Cash Management Top Priority of European, Middle Eastern Execs
The vast majority (95%) of manufacturing executives across Europe and the Middle East say that maintaining a sound balance sheet and improving cash & working capital management are currently top priorities for their business, according to KPMG’s third Business Leaders Survey.
Stephen Cooper, UK head of diversified industrials at KPMG, said: “The global financial crisis has been a wake-up call for many manufacturers. The vast majority have now incorporated a more focused and sustainable approach into their business strategy.
By doing this, they have reduced their reliance on credit. This means if the economic climate worsens they won’t have to resort to one-off impulsive fixes. Clearly, manufacturers have learnt a valuable lesson in cash management which in today’s volatile climate puts them in a better position than many of their counterparts in other industries to focus on growth and contribute to the UK’s growth plans.”
Aside from improving cash and working capital management, the survey finds that the top priorities for manufacturing businesses in Europe & the Middle East are:
Changing business operations to realise cost efficiencies (42%)
Innovation through product development (35%)
Looking for growth in emerging markets (31%)
Exploiting growth opportunities through successful transactions (28%)

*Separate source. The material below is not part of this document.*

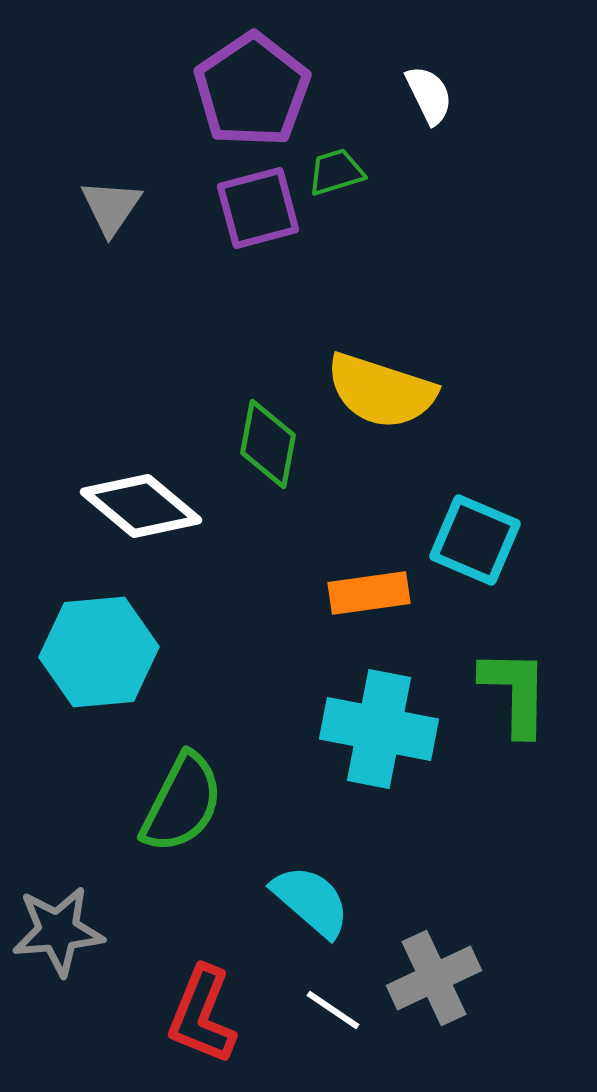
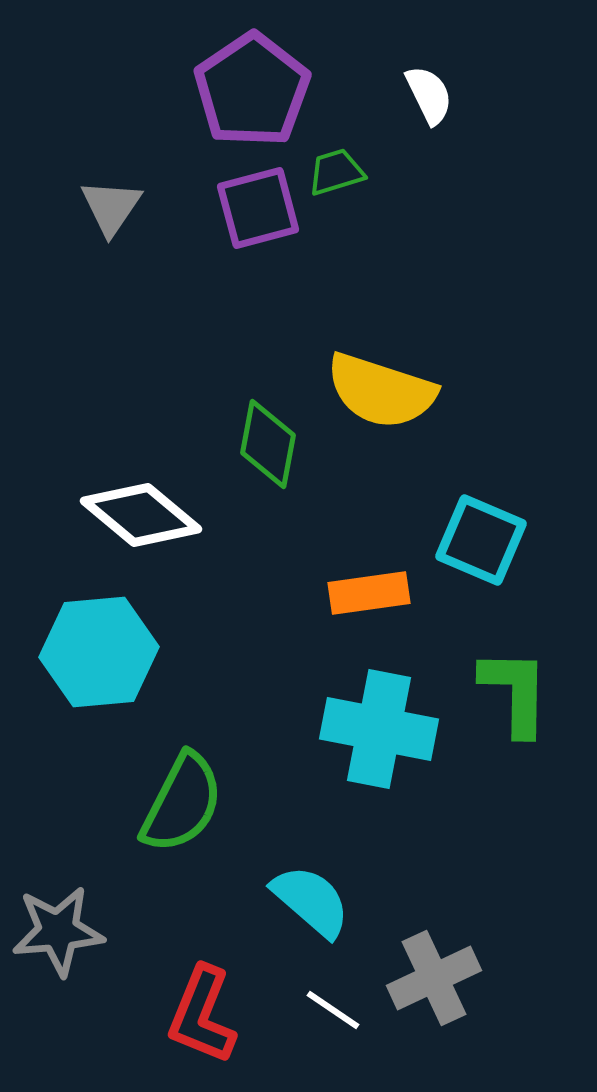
white diamond: moved 9 px down
cyan square: moved 6 px right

Looking ahead, four-fifths (82%) of manufacturing executives agree that they will need to capitalise on ‘megatrends’ such as emerging markets, efficiency of resources or sustainability. They believe that such activities will better equip them to withstand market challenges such as increased regulation, shortages of raw materials and non-traditional competitive threats from new competition in a changing market environment.
Stephen said: “Despite volatile market conditions, the manufacturing sector is growing. We can see that future growth opportunities are very much on manufacturers’ minds and focus on growth through emerging markets is creeping up the agenda.”
In the long run however innovation through product development is expected to be a key driver for the manufacturing sector. At the moment 43% of manufacturing executives believe that a shift towards the commercialisation of current technologies and products over traditional research and development is expected in the near future.
“The government will need to play its role in this movement if the UK’s manufacturing-base is to benefit from the commercialisation of current technologies. Business-friendly intellectual property laws and targeted incentives will be required if the UK is to become a pioneer in technologically innovative products.”